Ketujuh, baik saya maupun istri saya telah didudukkan sebagai terdakwa dalam
persidangan ini dan berada di dalam tahanan, sementara empat orang anak-anak
kami terkhusus yang masih balita juga punya hak dan masih membutuhkan
perawatan juga perhatian dari kedua orang tuanya.

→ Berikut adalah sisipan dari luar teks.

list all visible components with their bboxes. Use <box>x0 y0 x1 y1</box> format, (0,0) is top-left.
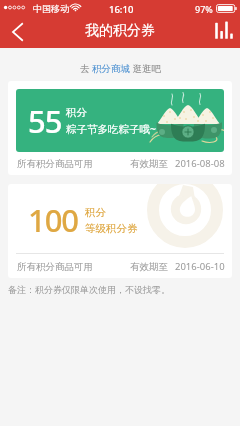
staticText: 积分 <box>66 106 87 119</box>
staticText: 100 <box>28 199 78 241</box>
staticText: 有效期至 <box>130 158 168 170</box>
button[interactable]: 100 <box>8 184 232 278</box>
staticText: 2016-08-08 <box>175 157 225 170</box>
staticText: 等级积分券 <box>85 222 138 235</box>
button[interactable]: Statistics <box>211 19 237 45</box>
staticText: 我的积分券 <box>85 22 155 40</box>
staticText: 中国移动 <box>33 3 69 14</box>
staticText: 2016-06-10 <box>175 260 225 273</box>
staticText: 备注：积分券仅限单次使用，不设找零。 <box>8 284 170 295</box>
staticText: 所有积分商品可用 <box>17 158 93 170</box>
staticText: 逛逛吧 <box>130 62 161 75</box>
staticText: 积分 <box>85 206 106 219</box>
staticText: 有效期至 <box>130 261 168 273</box>
button[interactable]: Back <box>4 19 30 45</box>
button[interactable]: 积分商城 <box>92 63 130 75</box>
staticText: 粽子节多吃粽子哦~ <box>66 122 157 136</box>
staticText: 所有积分商品可用 <box>17 261 93 273</box>
staticText: 55 <box>28 100 62 142</box>
staticText: 去 <box>80 62 92 75</box>
staticText: 97% <box>195 3 213 15</box>
staticText: 积分商城 <box>92 63 130 75</box>
staticText: 16:10 <box>109 3 134 16</box>
button[interactable]: 55 <box>8 81 232 175</box>
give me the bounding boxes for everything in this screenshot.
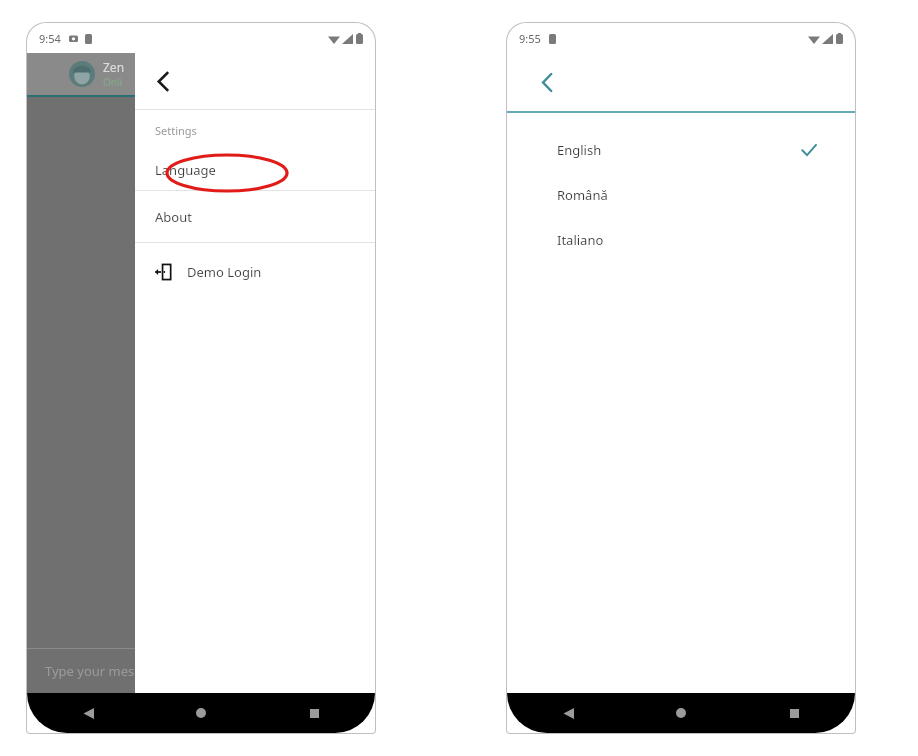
button[interactable]: Italiano	[507, 217, 855, 262]
button[interactable]: Back	[71, 696, 105, 730]
button[interactable]: Recents	[777, 696, 811, 730]
button[interactable]: About	[135, 191, 375, 242]
button[interactable]: Home	[664, 696, 698, 730]
staticText: Onli	[103, 75, 123, 89]
staticText: 9:55	[519, 31, 541, 46]
staticText: Type your message	[45, 662, 164, 680]
staticText: Zen	[103, 59, 125, 75]
button[interactable]: Back	[527, 62, 567, 102]
staticText: English	[557, 141, 602, 159]
staticText: Settings	[155, 123, 197, 138]
staticText: About	[155, 208, 192, 226]
staticText: Română	[557, 186, 608, 204]
staticText: Italiano	[557, 231, 604, 249]
button[interactable]: Recents	[297, 696, 331, 730]
button[interactable]: Română	[507, 172, 855, 217]
staticText: Language	[155, 161, 216, 179]
button[interactable]: Demo Login	[135, 243, 375, 301]
button[interactable]: Language	[135, 150, 375, 190]
button[interactable]: Back	[551, 696, 585, 730]
button[interactable]: Back	[143, 61, 183, 101]
button[interactable]: Home	[184, 696, 218, 730]
staticText: 9:54	[39, 31, 61, 46]
staticText: Demo Login	[187, 263, 262, 281]
button[interactable]: English	[507, 127, 855, 172]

Kesepuluh, atas perkara ini saya telah dijatuhi hukuman administratif dari
POLRI berupa Pemberhentian Tidak Dengan Hormat (PTDH) sebagai anggota
POLRI, akibatnya saya telah kehilangan pekerjaan, dan tidak lagi mendapatkan
hak-hak apapun termasuk uang pensiun, sehingga saya telah kehilangan sumber
penghidupan bagi saya dan keluarga."
Sebagai manusia biasa saya juga tak luput dari salah dan dosa, kiranya Tuhan
maha pengasih berkenan mengampuni saya, memberikan kesempatan kepada
saya untuk bertobat dan memperbaiki diri, sebagaimana juga termuat dalam
kitab Mazmur 51 ayat 13: “Janganlah membuang aku dari hadapanmu dan
janganlah mengambil rohmu yang kudus daripada ku” demikian pula
termuat dalam kitab Wahyu 3 ayat 19: “Barang siapa ku kasihi, ia ku tegor
dan ku hajar, sebab itu relakanlah hatimu dan bertobatlah.” Dan, masa
lalu adalah pengalaman berharga, hari ini adalah kehidupan kepastian, hari esok
adalah pengharapan.
9
Demikian nota pembelaan pribadi ini saya sampaikan, semoga dapat menjadi
pertimbangan yang adil bagi Yang Mulia Majelis Hakim dalam memutus perkara
ini, di tengah desakan dan sesaknya ruangan pesidangan ini, terima kasih.